Fast Model-guided Instance-wise Adaptation Framework for Real-world Pansharpening with Fidelity Constraints

arXiv cs.CV / 4/13/2026

💬 OpinionSignals & Early TrendsIdeas & Deep AnalysisModels & Research

Key Points

  • FMG-Pan (FMG-Pan) is proposed as a fast, generalizable model-guided instance-wise adaptation framework for real-world pansharpening that targets poor cross-distribution generalization seen in many DL approaches.
  • The method uses a pretrained model to guide a lightweight adaptive network, jointly optimizing with spectral and physical fidelity constraints to preserve both spectral and spatial information.
  • A novel physical fidelity term is introduced to improve spatial detail preservation, addressing limitations of prior zero-shot methods that often produce weaker fusion quality.
  • Experiments on real-world datasets (intra- and cross-sensor) report state-of-the-art performance, including a reported WorldView-3 runtime of training+inference for 512x512x8 within ~3 seconds on an RTX 3090.
  • By combining rapid convergence/inference with cross-sensor generality, FMG-Pan is positioned as more suitable for practical deployment than existing zero-shot pansharpening methods with higher overhead.

Abstract

Pansharpening aims to generate high-resolution multispectral (HRMS) images by fusing low-resolution multispectral (LRMS) and high-resolution panchromatic (PAN) images while preserving both spectral and spatial information. Although deep learning (DL)-based pansharpening methods achieve impressive performance, they require high training cost and large datasets, and often degrade when the test distribution differs from training, limiting generalization. Recent zero-shot methods, trained on a single PAN/LRMS pair, offer strong generalization but suffer from limited fusion quality, high computational overhead, and slow convergence. To address these issues, we propose FMG-Pan, a fast and generalizable model-guided instance-wise adaptation framework for real-world pansharpening, achieving both cross-sensor generality and rapid training-inference.

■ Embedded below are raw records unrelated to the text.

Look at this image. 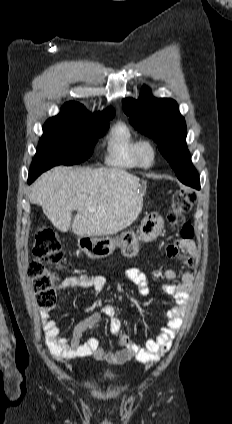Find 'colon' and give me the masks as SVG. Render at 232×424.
Here are the masks:
<instances>
[{
  "label": "colon",
  "mask_w": 232,
  "mask_h": 424,
  "mask_svg": "<svg viewBox=\"0 0 232 424\" xmlns=\"http://www.w3.org/2000/svg\"><path fill=\"white\" fill-rule=\"evenodd\" d=\"M196 192L179 188L172 195L171 207L168 213V222L171 227H181V237L190 240L194 230L190 221L185 217L196 203ZM66 265L62 245L53 231L40 227L35 234L32 258L27 270L33 280L36 301L40 308L51 309L57 297V276L50 270L51 266L63 269Z\"/></svg>",
  "instance_id": "obj_1"
}]
</instances>
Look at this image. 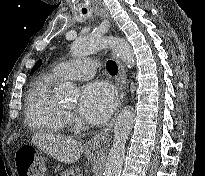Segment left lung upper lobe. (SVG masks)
<instances>
[{
  "label": "left lung upper lobe",
  "mask_w": 205,
  "mask_h": 176,
  "mask_svg": "<svg viewBox=\"0 0 205 176\" xmlns=\"http://www.w3.org/2000/svg\"><path fill=\"white\" fill-rule=\"evenodd\" d=\"M40 64H41V60H39V61L34 65L32 71H34L35 69H37L38 66H40Z\"/></svg>",
  "instance_id": "5c2ea615"
}]
</instances>
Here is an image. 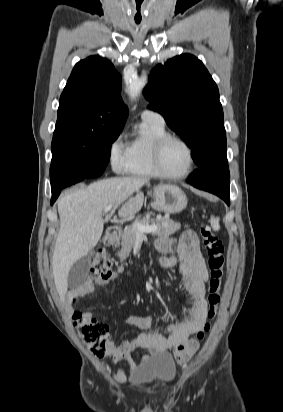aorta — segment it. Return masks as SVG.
<instances>
[{
  "instance_id": "obj_1",
  "label": "aorta",
  "mask_w": 283,
  "mask_h": 412,
  "mask_svg": "<svg viewBox=\"0 0 283 412\" xmlns=\"http://www.w3.org/2000/svg\"><path fill=\"white\" fill-rule=\"evenodd\" d=\"M147 81L143 79H137L130 82L129 86V95L131 99H136V97L140 94L142 89L145 87Z\"/></svg>"
}]
</instances>
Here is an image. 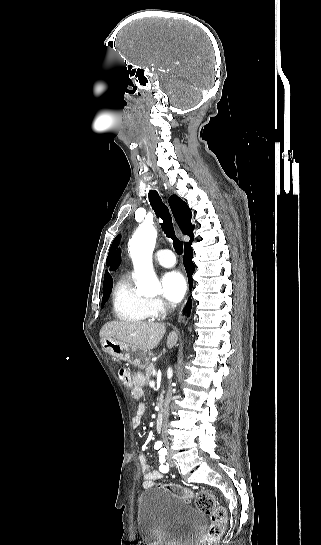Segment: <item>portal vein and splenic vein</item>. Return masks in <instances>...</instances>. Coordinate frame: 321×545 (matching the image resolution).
<instances>
[{"label": "portal vein and splenic vein", "instance_id": "portal-vein-and-splenic-vein-1", "mask_svg": "<svg viewBox=\"0 0 321 545\" xmlns=\"http://www.w3.org/2000/svg\"><path fill=\"white\" fill-rule=\"evenodd\" d=\"M153 376H156V370L155 368H152ZM150 387H154V383H150Z\"/></svg>", "mask_w": 321, "mask_h": 545}]
</instances>
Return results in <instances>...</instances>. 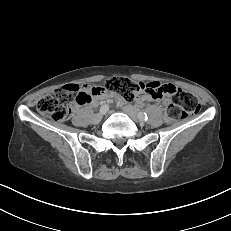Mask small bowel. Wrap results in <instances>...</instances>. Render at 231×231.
I'll list each match as a JSON object with an SVG mask.
<instances>
[{
	"mask_svg": "<svg viewBox=\"0 0 231 231\" xmlns=\"http://www.w3.org/2000/svg\"><path fill=\"white\" fill-rule=\"evenodd\" d=\"M153 82L147 83L151 84ZM175 89L172 84H161L159 90L146 88L136 99L135 103L139 106L143 105L147 101H159L164 104L168 103L170 97ZM82 91L90 96L89 100L84 103L87 105H97L99 100H109L113 98V95L102 90H95V87L84 85ZM96 91V92H95ZM94 93V94H92ZM80 103H77V105Z\"/></svg>",
	"mask_w": 231,
	"mask_h": 231,
	"instance_id": "small-bowel-1",
	"label": "small bowel"
}]
</instances>
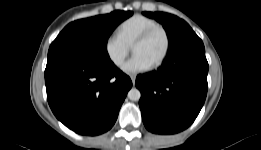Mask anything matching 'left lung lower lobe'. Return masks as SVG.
Wrapping results in <instances>:
<instances>
[{"label":"left lung lower lobe","instance_id":"obj_1","mask_svg":"<svg viewBox=\"0 0 261 150\" xmlns=\"http://www.w3.org/2000/svg\"><path fill=\"white\" fill-rule=\"evenodd\" d=\"M208 62L202 40L193 32L169 49L157 71L138 75L139 106L145 127L156 134L188 128L207 94Z\"/></svg>","mask_w":261,"mask_h":150}]
</instances>
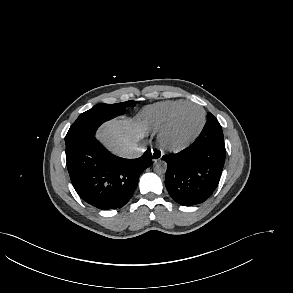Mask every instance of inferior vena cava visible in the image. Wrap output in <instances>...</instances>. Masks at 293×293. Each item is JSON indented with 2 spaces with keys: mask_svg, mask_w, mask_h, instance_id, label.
<instances>
[{
  "mask_svg": "<svg viewBox=\"0 0 293 293\" xmlns=\"http://www.w3.org/2000/svg\"><path fill=\"white\" fill-rule=\"evenodd\" d=\"M144 151H145L144 147L142 145L137 144L125 149L122 153V157L129 158V159L138 158L142 156Z\"/></svg>",
  "mask_w": 293,
  "mask_h": 293,
  "instance_id": "inferior-vena-cava-1",
  "label": "inferior vena cava"
}]
</instances>
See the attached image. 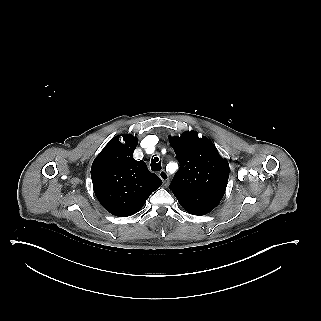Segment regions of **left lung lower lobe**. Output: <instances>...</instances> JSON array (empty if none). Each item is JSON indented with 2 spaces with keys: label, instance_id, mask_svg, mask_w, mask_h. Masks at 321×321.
<instances>
[{
  "label": "left lung lower lobe",
  "instance_id": "1",
  "mask_svg": "<svg viewBox=\"0 0 321 321\" xmlns=\"http://www.w3.org/2000/svg\"><path fill=\"white\" fill-rule=\"evenodd\" d=\"M225 191H210L204 193L174 194L180 205L190 214L205 215L213 210L221 201Z\"/></svg>",
  "mask_w": 321,
  "mask_h": 321
}]
</instances>
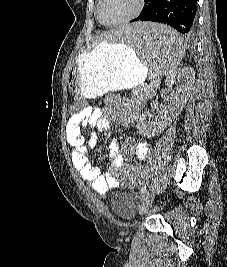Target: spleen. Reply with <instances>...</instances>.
<instances>
[{
    "label": "spleen",
    "instance_id": "spleen-1",
    "mask_svg": "<svg viewBox=\"0 0 227 267\" xmlns=\"http://www.w3.org/2000/svg\"><path fill=\"white\" fill-rule=\"evenodd\" d=\"M114 36H105V41L124 43L134 47L138 59L151 63L148 81H159V77H174L185 53V45L177 32L163 22L138 19L137 22H121L115 25Z\"/></svg>",
    "mask_w": 227,
    "mask_h": 267
}]
</instances>
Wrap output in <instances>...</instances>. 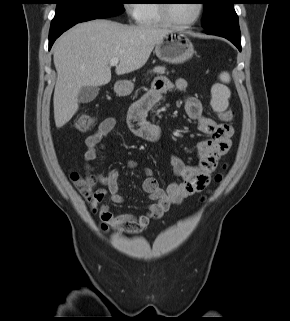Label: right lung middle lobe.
<instances>
[{
	"label": "right lung middle lobe",
	"instance_id": "1",
	"mask_svg": "<svg viewBox=\"0 0 290 321\" xmlns=\"http://www.w3.org/2000/svg\"><path fill=\"white\" fill-rule=\"evenodd\" d=\"M124 0H56L55 17L51 26L79 23L122 14Z\"/></svg>",
	"mask_w": 290,
	"mask_h": 321
}]
</instances>
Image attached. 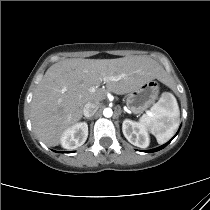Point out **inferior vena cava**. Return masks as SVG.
<instances>
[{"label": "inferior vena cava", "mask_w": 210, "mask_h": 210, "mask_svg": "<svg viewBox=\"0 0 210 210\" xmlns=\"http://www.w3.org/2000/svg\"><path fill=\"white\" fill-rule=\"evenodd\" d=\"M99 108V104L95 102H88L83 109V114L85 117L93 116Z\"/></svg>", "instance_id": "602c4592"}]
</instances>
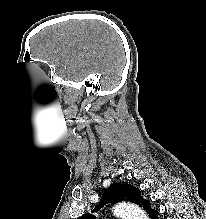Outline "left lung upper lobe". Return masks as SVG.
I'll use <instances>...</instances> for the list:
<instances>
[{
	"instance_id": "1",
	"label": "left lung upper lobe",
	"mask_w": 206,
	"mask_h": 219,
	"mask_svg": "<svg viewBox=\"0 0 206 219\" xmlns=\"http://www.w3.org/2000/svg\"><path fill=\"white\" fill-rule=\"evenodd\" d=\"M120 201H130L142 206L146 211L150 209V202L144 200L141 196L140 190L130 184H113L111 185L101 197L99 204L92 210L97 212L107 203L115 204ZM78 219H96L93 214L86 213Z\"/></svg>"
}]
</instances>
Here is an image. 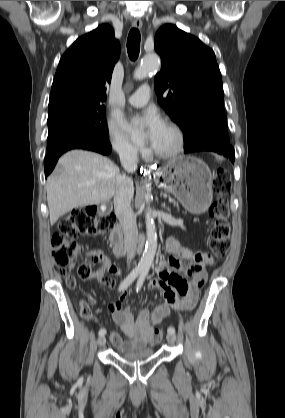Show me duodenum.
<instances>
[{"label": "duodenum", "instance_id": "410a0bca", "mask_svg": "<svg viewBox=\"0 0 285 418\" xmlns=\"http://www.w3.org/2000/svg\"><path fill=\"white\" fill-rule=\"evenodd\" d=\"M110 243L112 245L113 254L116 257H122L125 253L123 244V233L120 224H117L110 233ZM144 247V243H140L136 249L137 252Z\"/></svg>", "mask_w": 285, "mask_h": 418}]
</instances>
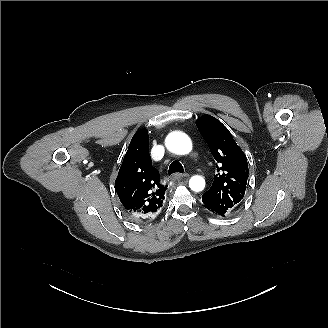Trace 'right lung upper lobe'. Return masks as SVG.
<instances>
[{
  "label": "right lung upper lobe",
  "mask_w": 328,
  "mask_h": 328,
  "mask_svg": "<svg viewBox=\"0 0 328 328\" xmlns=\"http://www.w3.org/2000/svg\"><path fill=\"white\" fill-rule=\"evenodd\" d=\"M148 148V130L141 129L134 134L115 181L117 194L127 213L141 221L160 214L168 187L160 183Z\"/></svg>",
  "instance_id": "cb5924a9"
}]
</instances>
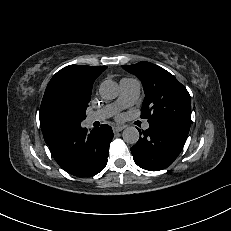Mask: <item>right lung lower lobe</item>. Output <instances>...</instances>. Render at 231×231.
Instances as JSON below:
<instances>
[{
    "label": "right lung lower lobe",
    "mask_w": 231,
    "mask_h": 231,
    "mask_svg": "<svg viewBox=\"0 0 231 231\" xmlns=\"http://www.w3.org/2000/svg\"><path fill=\"white\" fill-rule=\"evenodd\" d=\"M112 138L113 131L106 124L88 132L77 123L49 148L65 171L77 177H88L98 174L106 166Z\"/></svg>",
    "instance_id": "1"
}]
</instances>
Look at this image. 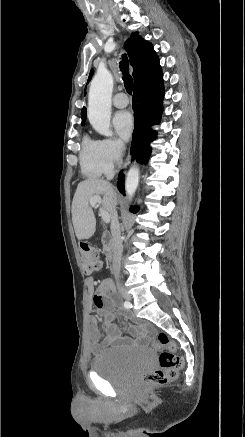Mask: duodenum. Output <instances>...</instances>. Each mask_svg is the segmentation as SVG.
<instances>
[{
	"instance_id": "duodenum-1",
	"label": "duodenum",
	"mask_w": 245,
	"mask_h": 437,
	"mask_svg": "<svg viewBox=\"0 0 245 437\" xmlns=\"http://www.w3.org/2000/svg\"><path fill=\"white\" fill-rule=\"evenodd\" d=\"M103 253L107 261L112 260V250H111V235L108 232H104L102 236Z\"/></svg>"
}]
</instances>
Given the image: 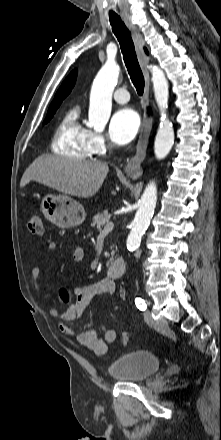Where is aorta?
Here are the masks:
<instances>
[{"label":"aorta","instance_id":"1","mask_svg":"<svg viewBox=\"0 0 221 440\" xmlns=\"http://www.w3.org/2000/svg\"><path fill=\"white\" fill-rule=\"evenodd\" d=\"M153 90L155 100L161 113L160 124L154 142V152L157 159L165 158L174 143V130L167 118L169 86L164 72L151 65ZM119 67L114 63L105 64L98 72L90 93L88 125L95 129H103L107 124L112 108V94L117 84ZM157 202V188L154 182L147 185L140 199L138 211L132 222V229L127 238V248L136 249L145 230L150 224Z\"/></svg>","mask_w":221,"mask_h":440}]
</instances>
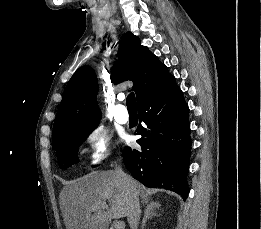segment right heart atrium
<instances>
[{"label":"right heart atrium","instance_id":"right-heart-atrium-1","mask_svg":"<svg viewBox=\"0 0 261 229\" xmlns=\"http://www.w3.org/2000/svg\"><path fill=\"white\" fill-rule=\"evenodd\" d=\"M88 142L90 147V162L98 165L103 162L110 152L111 138L102 125H95L88 132Z\"/></svg>","mask_w":261,"mask_h":229}]
</instances>
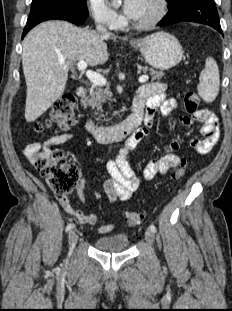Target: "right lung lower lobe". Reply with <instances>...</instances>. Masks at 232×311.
<instances>
[{"label": "right lung lower lobe", "mask_w": 232, "mask_h": 311, "mask_svg": "<svg viewBox=\"0 0 232 311\" xmlns=\"http://www.w3.org/2000/svg\"><path fill=\"white\" fill-rule=\"evenodd\" d=\"M87 18V15L80 14L76 10L65 7H44L32 10L29 14L22 38L35 25L46 20H66L74 24H82Z\"/></svg>", "instance_id": "1"}]
</instances>
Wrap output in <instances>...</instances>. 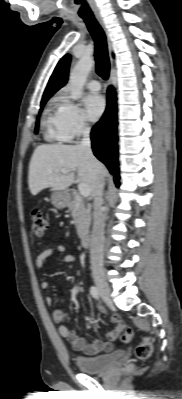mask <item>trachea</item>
Masks as SVG:
<instances>
[{
    "label": "trachea",
    "instance_id": "trachea-1",
    "mask_svg": "<svg viewBox=\"0 0 182 399\" xmlns=\"http://www.w3.org/2000/svg\"><path fill=\"white\" fill-rule=\"evenodd\" d=\"M83 4L87 5L85 2ZM81 18L86 23L95 42L96 72L103 79H107L110 71V62L105 33L93 14H83Z\"/></svg>",
    "mask_w": 182,
    "mask_h": 399
}]
</instances>
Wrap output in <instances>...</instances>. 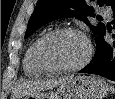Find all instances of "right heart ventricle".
I'll list each match as a JSON object with an SVG mask.
<instances>
[{"label":"right heart ventricle","instance_id":"1","mask_svg":"<svg viewBox=\"0 0 115 99\" xmlns=\"http://www.w3.org/2000/svg\"><path fill=\"white\" fill-rule=\"evenodd\" d=\"M40 37L36 38L30 44V46L27 48L25 52L24 59H23L24 73L27 77H30V78H38L47 73L38 65L35 59V47Z\"/></svg>","mask_w":115,"mask_h":99}]
</instances>
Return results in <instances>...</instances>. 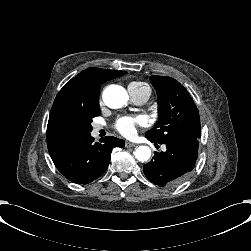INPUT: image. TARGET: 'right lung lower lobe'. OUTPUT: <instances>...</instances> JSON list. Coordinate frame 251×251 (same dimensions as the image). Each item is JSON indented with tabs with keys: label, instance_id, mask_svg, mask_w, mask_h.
I'll return each mask as SVG.
<instances>
[{
	"label": "right lung lower lobe",
	"instance_id": "1",
	"mask_svg": "<svg viewBox=\"0 0 251 251\" xmlns=\"http://www.w3.org/2000/svg\"><path fill=\"white\" fill-rule=\"evenodd\" d=\"M103 143H93L89 134L65 152L51 157L56 168L73 183L87 184L99 178L107 169L112 149L124 147L125 142L112 136Z\"/></svg>",
	"mask_w": 251,
	"mask_h": 251
}]
</instances>
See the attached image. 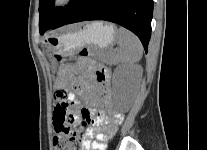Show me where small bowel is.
Wrapping results in <instances>:
<instances>
[{
  "mask_svg": "<svg viewBox=\"0 0 207 150\" xmlns=\"http://www.w3.org/2000/svg\"><path fill=\"white\" fill-rule=\"evenodd\" d=\"M77 69L82 75L77 77L69 70L60 86L63 87L70 78L76 94L85 102L79 112L70 111L72 120H76L79 114L81 117L87 114L94 121L95 127L86 132L82 150H105L106 142L123 121V115L113 109L109 70L88 58H80Z\"/></svg>",
  "mask_w": 207,
  "mask_h": 150,
  "instance_id": "small-bowel-1",
  "label": "small bowel"
}]
</instances>
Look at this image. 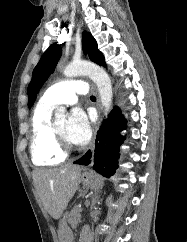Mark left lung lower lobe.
I'll list each match as a JSON object with an SVG mask.
<instances>
[{
    "instance_id": "obj_1",
    "label": "left lung lower lobe",
    "mask_w": 187,
    "mask_h": 242,
    "mask_svg": "<svg viewBox=\"0 0 187 242\" xmlns=\"http://www.w3.org/2000/svg\"><path fill=\"white\" fill-rule=\"evenodd\" d=\"M124 129H126V121L121 110L115 107L97 132L93 150H89L74 163L90 165L96 172L107 178L113 176L118 169L120 145L125 139L120 132Z\"/></svg>"
}]
</instances>
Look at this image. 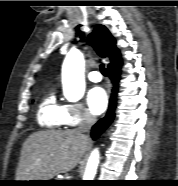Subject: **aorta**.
Segmentation results:
<instances>
[{
    "instance_id": "aorta-1",
    "label": "aorta",
    "mask_w": 178,
    "mask_h": 186,
    "mask_svg": "<svg viewBox=\"0 0 178 186\" xmlns=\"http://www.w3.org/2000/svg\"><path fill=\"white\" fill-rule=\"evenodd\" d=\"M84 56L78 50L70 51L62 66V85L65 98L76 102L82 98L85 91ZM99 164V150L92 151L87 162L83 180H94Z\"/></svg>"
}]
</instances>
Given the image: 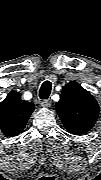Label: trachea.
Listing matches in <instances>:
<instances>
[{
  "instance_id": "obj_1",
  "label": "trachea",
  "mask_w": 101,
  "mask_h": 180,
  "mask_svg": "<svg viewBox=\"0 0 101 180\" xmlns=\"http://www.w3.org/2000/svg\"><path fill=\"white\" fill-rule=\"evenodd\" d=\"M52 90V83L45 81L40 88L39 97L40 99H48Z\"/></svg>"
}]
</instances>
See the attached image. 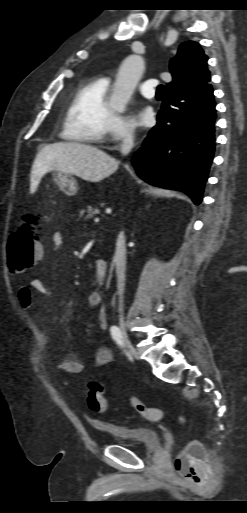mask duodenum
Segmentation results:
<instances>
[{"mask_svg":"<svg viewBox=\"0 0 247 513\" xmlns=\"http://www.w3.org/2000/svg\"><path fill=\"white\" fill-rule=\"evenodd\" d=\"M94 276L98 282L104 281L107 276V262L104 259H97L94 263Z\"/></svg>","mask_w":247,"mask_h":513,"instance_id":"obj_1","label":"duodenum"}]
</instances>
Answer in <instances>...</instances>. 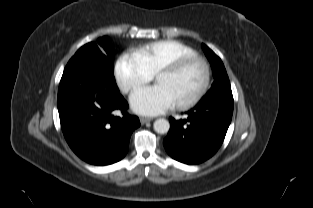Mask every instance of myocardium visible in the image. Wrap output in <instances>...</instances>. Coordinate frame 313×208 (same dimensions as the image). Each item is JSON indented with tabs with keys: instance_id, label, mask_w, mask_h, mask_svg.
Masks as SVG:
<instances>
[{
	"instance_id": "1",
	"label": "myocardium",
	"mask_w": 313,
	"mask_h": 208,
	"mask_svg": "<svg viewBox=\"0 0 313 208\" xmlns=\"http://www.w3.org/2000/svg\"><path fill=\"white\" fill-rule=\"evenodd\" d=\"M198 63L202 66L203 69V81L199 88V90L194 94L192 97H190L187 100L180 101L175 103V106L178 109H188L194 105H196L206 94L210 81H211V71L209 63L204 59L203 57L199 55H191V56H185L176 59L175 61L164 65L161 67L155 74V77L160 74H169L174 75L185 69L187 66Z\"/></svg>"
}]
</instances>
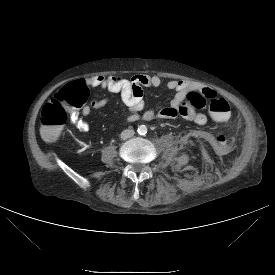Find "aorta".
I'll return each mask as SVG.
<instances>
[{"instance_id": "1", "label": "aorta", "mask_w": 275, "mask_h": 275, "mask_svg": "<svg viewBox=\"0 0 275 275\" xmlns=\"http://www.w3.org/2000/svg\"><path fill=\"white\" fill-rule=\"evenodd\" d=\"M137 131L140 135H145L147 133V127L145 125H140Z\"/></svg>"}]
</instances>
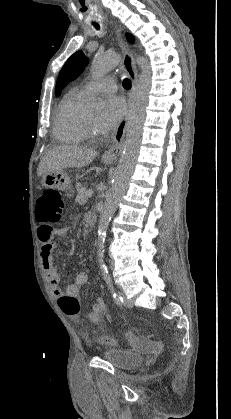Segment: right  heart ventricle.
Returning a JSON list of instances; mask_svg holds the SVG:
<instances>
[{"label": "right heart ventricle", "instance_id": "1", "mask_svg": "<svg viewBox=\"0 0 231 419\" xmlns=\"http://www.w3.org/2000/svg\"><path fill=\"white\" fill-rule=\"evenodd\" d=\"M85 93L81 90L70 91L57 107L54 124V138L66 144H80L87 136L83 128V102Z\"/></svg>", "mask_w": 231, "mask_h": 419}]
</instances>
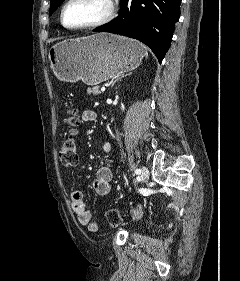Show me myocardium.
<instances>
[{
    "label": "myocardium",
    "instance_id": "1",
    "mask_svg": "<svg viewBox=\"0 0 240 281\" xmlns=\"http://www.w3.org/2000/svg\"><path fill=\"white\" fill-rule=\"evenodd\" d=\"M72 1L73 0H66L65 3L63 4L62 8H61V11H60V22L66 29H69V30H83V29H89V28H95V27L102 26V25L108 23L109 21H111L113 19V17L115 16V13H116L115 0H107L108 10L102 18H100V19H98L94 22L84 24V25L68 26L64 21V13H65V10H66L67 6Z\"/></svg>",
    "mask_w": 240,
    "mask_h": 281
}]
</instances>
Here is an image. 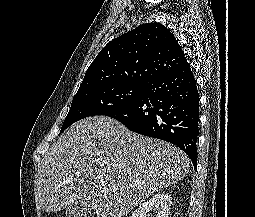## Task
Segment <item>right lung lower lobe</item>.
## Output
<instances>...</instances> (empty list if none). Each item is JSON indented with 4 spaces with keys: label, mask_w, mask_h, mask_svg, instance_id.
I'll return each instance as SVG.
<instances>
[{
    "label": "right lung lower lobe",
    "mask_w": 255,
    "mask_h": 217,
    "mask_svg": "<svg viewBox=\"0 0 255 217\" xmlns=\"http://www.w3.org/2000/svg\"><path fill=\"white\" fill-rule=\"evenodd\" d=\"M105 116L133 132L177 145L196 166L199 93L189 63L155 79L130 105Z\"/></svg>",
    "instance_id": "right-lung-lower-lobe-1"
}]
</instances>
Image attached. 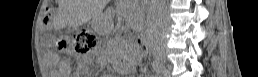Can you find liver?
I'll return each mask as SVG.
<instances>
[{"mask_svg": "<svg viewBox=\"0 0 258 77\" xmlns=\"http://www.w3.org/2000/svg\"><path fill=\"white\" fill-rule=\"evenodd\" d=\"M105 5V0H60V21L64 25H79L100 16ZM63 14H67L69 18L61 17Z\"/></svg>", "mask_w": 258, "mask_h": 77, "instance_id": "obj_1", "label": "liver"}]
</instances>
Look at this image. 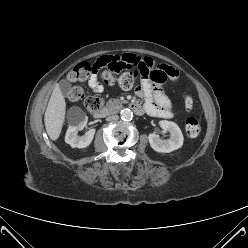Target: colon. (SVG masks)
Returning <instances> with one entry per match:
<instances>
[{
	"mask_svg": "<svg viewBox=\"0 0 248 248\" xmlns=\"http://www.w3.org/2000/svg\"><path fill=\"white\" fill-rule=\"evenodd\" d=\"M98 76L105 84H118L123 89H130L134 83L139 79H151L154 82H163L165 78L157 79L154 73H147L142 71H127L121 74L109 66H105L96 62L94 64L82 63L73 68L68 74L69 81L75 83L85 81L91 76ZM68 99L71 102L83 100L84 105L88 112L96 113L102 107V100L96 96L87 94L81 87H73L69 94ZM185 109L190 110L193 107V99L190 94L184 93L182 96ZM185 129L190 137L198 136L201 131V123L197 118L190 117L186 120Z\"/></svg>",
	"mask_w": 248,
	"mask_h": 248,
	"instance_id": "5ec220e1",
	"label": "colon"
}]
</instances>
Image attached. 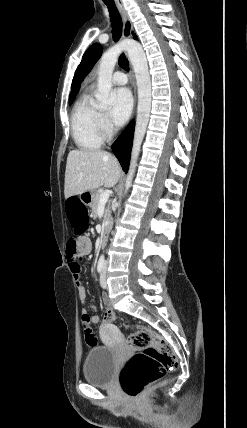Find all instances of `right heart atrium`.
Wrapping results in <instances>:
<instances>
[{
  "instance_id": "obj_1",
  "label": "right heart atrium",
  "mask_w": 247,
  "mask_h": 428,
  "mask_svg": "<svg viewBox=\"0 0 247 428\" xmlns=\"http://www.w3.org/2000/svg\"><path fill=\"white\" fill-rule=\"evenodd\" d=\"M99 122H100V127H101L102 132L105 135H109L112 131V126H111L108 118L106 117V115L100 114Z\"/></svg>"
}]
</instances>
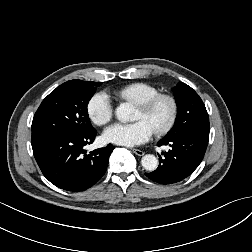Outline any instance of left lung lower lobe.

The framework leverages a pretrained model to guide a lightweight adaptive network through joint optimization with spectral and physical fidelity constraints. We further design a novel physical fidelity term to enhance spatial detail preservation. Extensive experiments on real-world datasets under both intra- and cross-sensor settings demonstrate state-of-the-art performance. On the WorldView-3 dataset, FMG-Pan completes training and inference for a 512x512x8 image within 3 seconds on an RTX 3090 GPU, significantly faster than existing zero-shot methods, making it suitable for practical deployment.